Unexpected Things to Look for When You're Touring a House

You’re going to spend a whole lot of money on a home—but before you move in, you’re probably not going to spend very much time in it. Sure, you’ll take a tour of a home you’re interested in, but those usually only last a few minutes. If you live in the same town you’re buying in, you may get to see the house a couple more times before you close, such as during an inspection. But if you’re moving somewhere out of state, you might only have one shot to view it before you move forward with an offer. 

How on earth do you know if you’ll be able to live in a home for 30 years without spending so much as 30 minutes inside of it?

You know to look for the obvious things, like a dilapidated roof or crumbling interiors, but if a property is in good or new condition, you might overlook important aspects that impact a home’s long-term livability. Of course, many of the items on the list below can be fixed, so they’re not total deal-breakers. But checking out these unexpected aspects can help you make the most of a quick tour and boost your confidence that it’s the right home for you. 

See if It Has Cell Phone Service

If you’re seeking an off-the-grid property way out in the woods, it probably won’t bother you (or surprise you) that you might have spotty service. But some homes in populated areas—even cities—simply don’t allow for clear calls. Sometimes, the whole house might have great service except for one room. Maybe it’s the room you set aside for the home office. Maybe I’m speaking from personal experience (I am.) Ask for a few minutes during a tour to make a call—ideally one you’ve pre-planned so an accommodating pal knows to pick up and help you test things out. Walk through every room in the house and see if cell service changes and how so. Whether we like it or not, cell phones are a big part of modern life, and a home with poor service can make for a frustrating daily experience.

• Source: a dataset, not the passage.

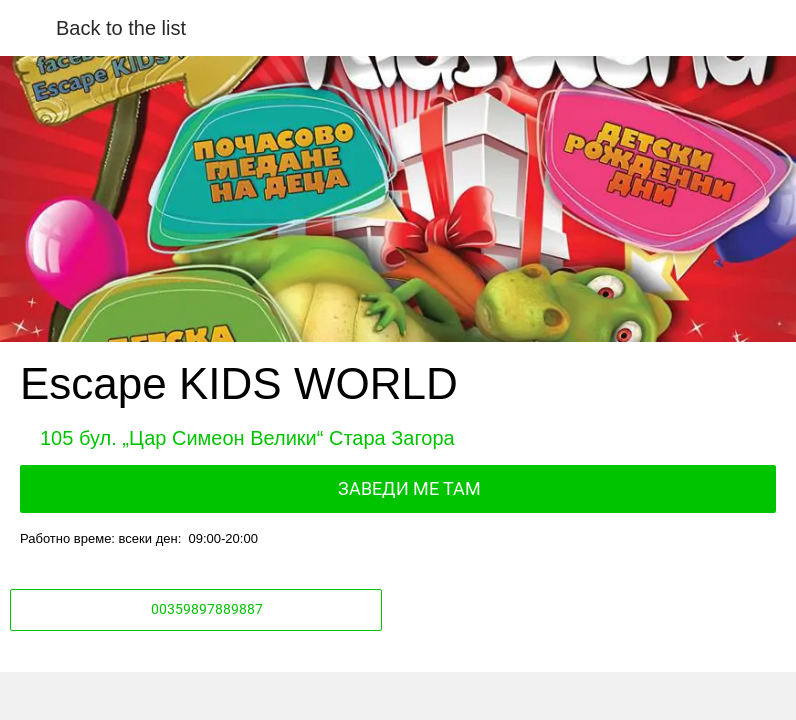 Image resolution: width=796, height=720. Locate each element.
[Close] (28, 28)
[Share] (207, 696)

Why it’s not a Total Deal-Breaker:

If you love a house with spotty service, you may be able to make it work for your needs. Products like weBoost help improve call quality, reduce dropped calls, and speed up download times in homes with slow or patchy service.

Check Out the Water Pressure

You’re probably going to be living in your house for a long time. Let’s say you stay for 30 years, the length of a traditional mortgage. Let’s say you take a shower once a day. That’s 10,950 times you could feel incredibly relaxed with a hot, steady stream of water washing away the day—or 10,950 times you could be complaining about lackluster water pressure. Turn on the showers and sinks to gauge the pressure, testing things out with the back of your hand or the inside of your lower arm. If the house hasn’t been lived in and the water isn’t turned on, keep reading to see why even if water pressure is low, it isn’t necessarily permanent.

Why it’s not a Total Deal-Breaker:

Often, low water pressure is caused by clogged pipes. A plumber can help boost pressure, as can a whole-house water pressure booster, which costs about $1,000. What’s more, your city’s local water department may have the ability to help by checking area pressure and determining if it’s too low. This article offers a comprehensive glimpse at how to adjust your water pressure.

Sit on All the Toilet Seats

This isn’t toilet humor—it’s toilet practicality! Toilets come in different heights, and it’s definitely a place you’ll want to feel comfortable. For older homebuyers with arthritis or other conditions, a low toilet height can be a challenge. For younger buyers planning to be in the house for years to come, it’s worth considering too. Small bathrooms can also present a challenge for tall buyers. Often, smaller or lower toilets are found in older homes or a new construction that uses builder grade options. 

Why it’s not a Total Deal-Breaker:

In some homes, only the guest bathrooms or children’s bathrooms have lower toilets or very small bathrooms, but the main bathrooms are fine. Moreover, you can always plan for a bathroom renovation. 

Make sure to check the condition of the swimming pool

Have a Plan for Other Items Not Covered in an Inspection

A home inspector probably isn’t going to check out cell phone service or sit on all the toilet seats for you. But there are other things he or she won’t do either. That’s why it’s important to know what’s covered during inspection and what’s not. A home inspection typically happens after you make an offer but before that offer is binding, a period known as “in escrow” or “due diligence.” The following items aren’t included in a general home inspection. If any of them are deal-breakers for you or your family, consider scheduling additional, dedicated inspections for professional insight:

  • Swimming pools: The condition of a swimming pool might not be obvious based on sight alone. If a potential property has a pool that you’re planning on keeping and enjoying, a professional inspection is prudent.
  • Mold: Not all mold is visible—it can lurk inside walls and cause health problems for occupants. In particular, people with severe allergies may want to plan to have a dedicated mold inspection.
  • Lead paint: If a house is built after 1978, you won’t need to worry about lead paint. But for older homes, buyers are federally required to remove any lead paint. Checking for it in advance will allow for you to plan and budget to remedy any lead paint while also creating a safer environment.